Excerpts from a dataset

___

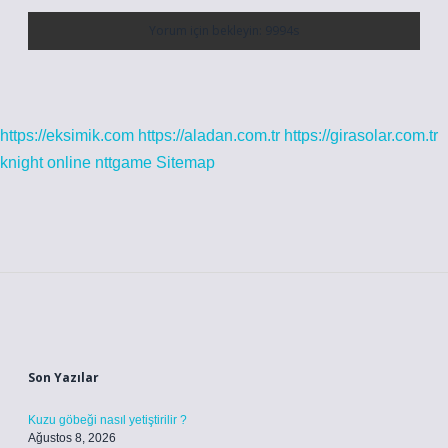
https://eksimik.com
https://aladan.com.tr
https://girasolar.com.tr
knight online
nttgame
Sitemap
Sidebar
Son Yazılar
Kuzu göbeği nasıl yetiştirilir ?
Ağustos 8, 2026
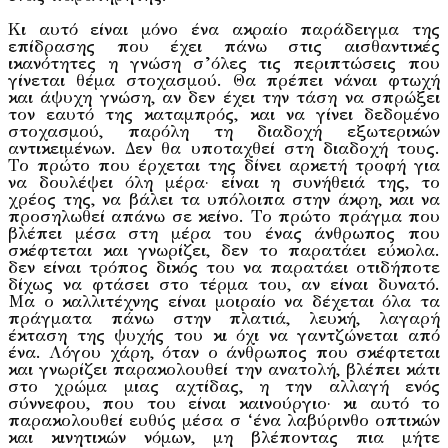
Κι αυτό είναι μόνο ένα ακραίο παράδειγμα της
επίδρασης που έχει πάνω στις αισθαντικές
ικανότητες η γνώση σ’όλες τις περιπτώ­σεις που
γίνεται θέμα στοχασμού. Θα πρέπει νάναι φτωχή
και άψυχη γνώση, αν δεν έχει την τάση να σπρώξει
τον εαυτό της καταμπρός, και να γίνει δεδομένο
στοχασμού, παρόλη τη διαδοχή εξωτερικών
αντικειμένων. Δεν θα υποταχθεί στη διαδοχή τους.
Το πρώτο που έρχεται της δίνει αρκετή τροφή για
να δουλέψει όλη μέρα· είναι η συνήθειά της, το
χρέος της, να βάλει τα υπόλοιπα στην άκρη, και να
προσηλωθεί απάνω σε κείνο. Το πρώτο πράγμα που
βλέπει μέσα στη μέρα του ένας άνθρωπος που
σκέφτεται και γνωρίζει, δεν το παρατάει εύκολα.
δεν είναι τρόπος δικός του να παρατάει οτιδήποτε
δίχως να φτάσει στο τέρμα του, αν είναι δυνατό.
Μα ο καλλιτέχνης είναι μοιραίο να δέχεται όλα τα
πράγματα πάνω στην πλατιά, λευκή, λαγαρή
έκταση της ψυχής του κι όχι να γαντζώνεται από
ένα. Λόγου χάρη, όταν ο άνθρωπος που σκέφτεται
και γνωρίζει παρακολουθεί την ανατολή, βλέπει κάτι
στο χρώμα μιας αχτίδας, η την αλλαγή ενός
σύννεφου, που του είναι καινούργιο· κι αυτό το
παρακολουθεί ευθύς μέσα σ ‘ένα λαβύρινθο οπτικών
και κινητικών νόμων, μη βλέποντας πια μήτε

___

Nothing but the lines from the one with "παρακολουθεί ευθύς μέσα" through the final line of the records may appear in the answer, and each must be transcribed exactly.

παρακολουθεί ευθύς μέσα σ ‘ένα λαβύρινθο οπτικών
και κινητικών νόμων, μη βλέποντας πια μήτε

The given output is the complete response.